Data listing =
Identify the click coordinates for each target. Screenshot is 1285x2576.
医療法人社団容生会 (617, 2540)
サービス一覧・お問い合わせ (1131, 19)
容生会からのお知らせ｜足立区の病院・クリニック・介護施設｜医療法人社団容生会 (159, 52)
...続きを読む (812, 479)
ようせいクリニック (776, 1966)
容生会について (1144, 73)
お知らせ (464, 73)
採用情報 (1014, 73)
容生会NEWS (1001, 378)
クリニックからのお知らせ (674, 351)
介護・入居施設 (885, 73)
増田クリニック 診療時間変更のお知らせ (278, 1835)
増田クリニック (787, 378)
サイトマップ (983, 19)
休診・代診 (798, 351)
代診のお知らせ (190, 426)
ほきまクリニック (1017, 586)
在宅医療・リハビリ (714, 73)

==

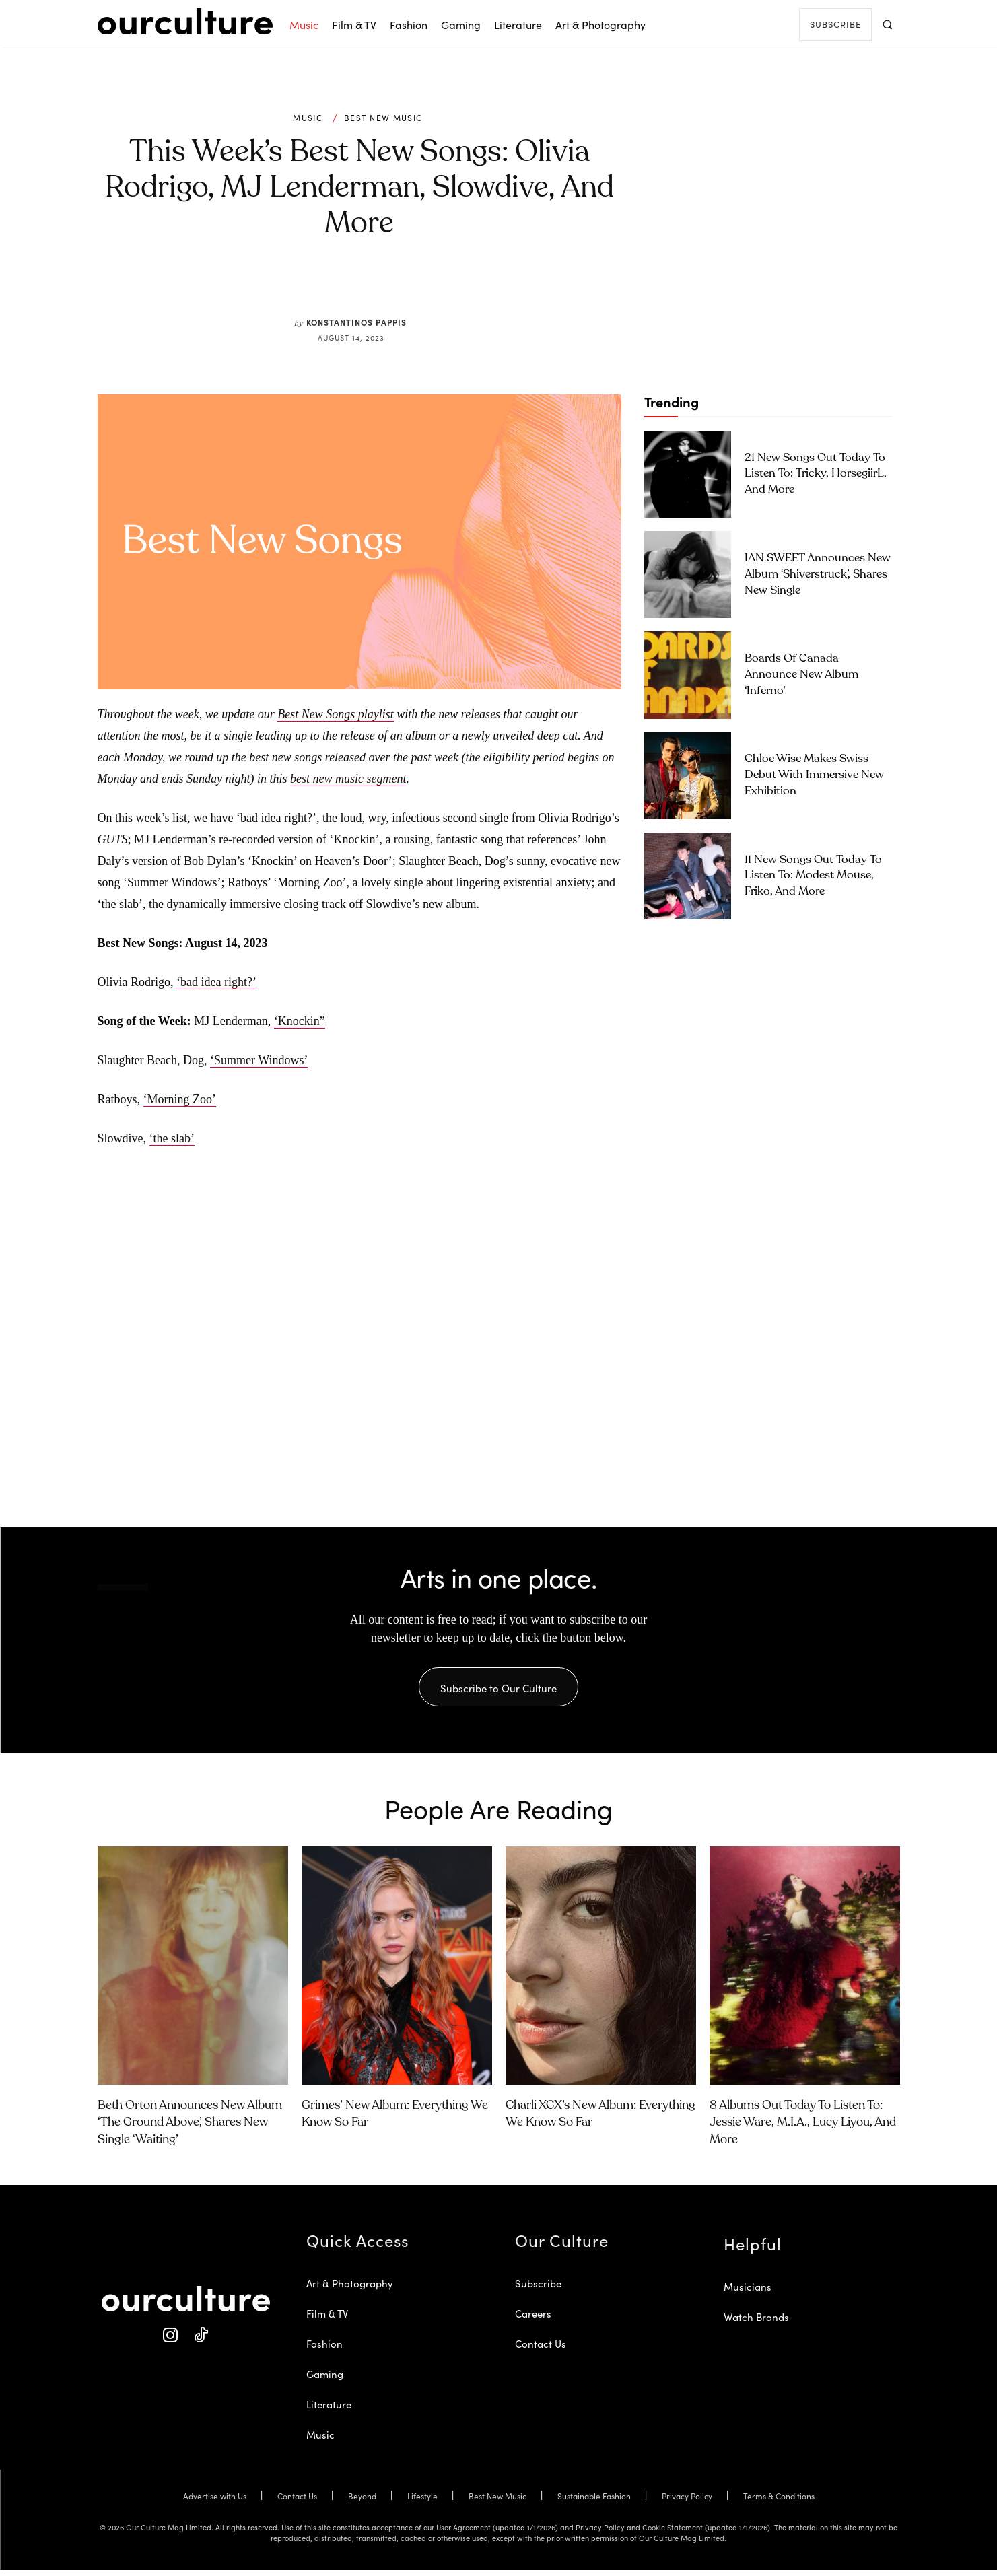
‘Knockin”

Prompt = Your task is to restate, word for word, only those lines above that fall between the line holding "増田クリニック (787, 378)" and the line holding "在宅医療・リハビリ (714, 73)", inclusive.

Written answer =
増田クリニック (787, 378)
サイトマップ (983, 19)
休診・代診 (798, 351)
代診のお知らせ (190, 426)
ほきまクリニック (1017, 586)
在宅医療・リハビリ (714, 73)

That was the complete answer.